** AIM OF THE TASK **
Give the data below again exactly as written, but without the pictures.

** SUPPLIED MATERIAL **
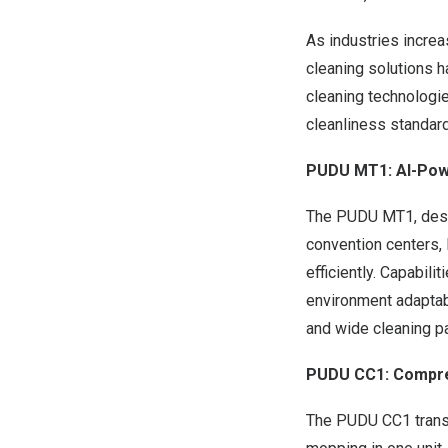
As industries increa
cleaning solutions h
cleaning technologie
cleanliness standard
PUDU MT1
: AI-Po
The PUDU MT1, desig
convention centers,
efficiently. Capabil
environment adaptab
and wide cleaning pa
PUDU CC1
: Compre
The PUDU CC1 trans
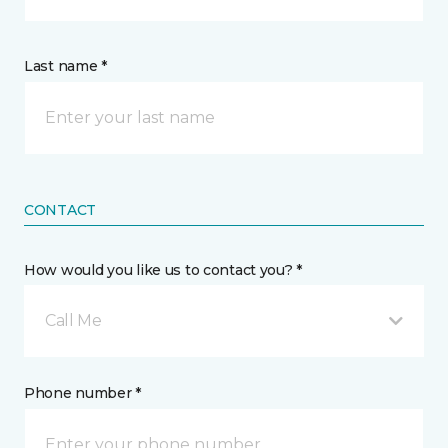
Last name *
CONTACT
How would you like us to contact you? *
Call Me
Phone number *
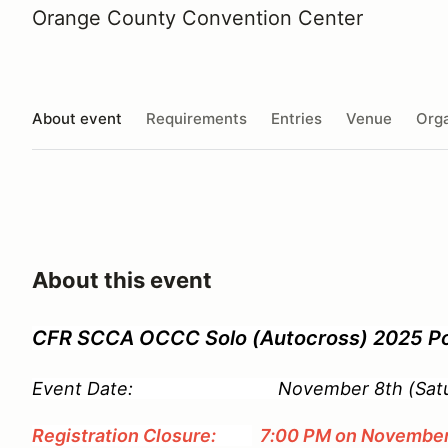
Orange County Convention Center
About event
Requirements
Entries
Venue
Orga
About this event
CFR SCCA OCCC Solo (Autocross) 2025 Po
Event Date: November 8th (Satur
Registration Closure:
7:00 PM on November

** ANSWER BELOW **
As industries increa
cleaning solutions h
cleaning technologie
cleanliness standard
PUDU MT1
: AI-Po
The PUDU MT1, desig
convention centers,
efficiently. Capabil
environment adaptab
and wide cleaning pa
PUDU CC1
: Compre
The PUDU CC1 trans
Last name *
CONTACT
How would you like us to contact you? *
Call Me
Phone number *
Orange County Convention Center
About event
Requirements
Entries
Venue
Orga
About this event
CFR SCCA OCCC Solo (Autocross) 2025 Po
Event Date: November 8th (Satur
Registration Closure:
7:00 PM on November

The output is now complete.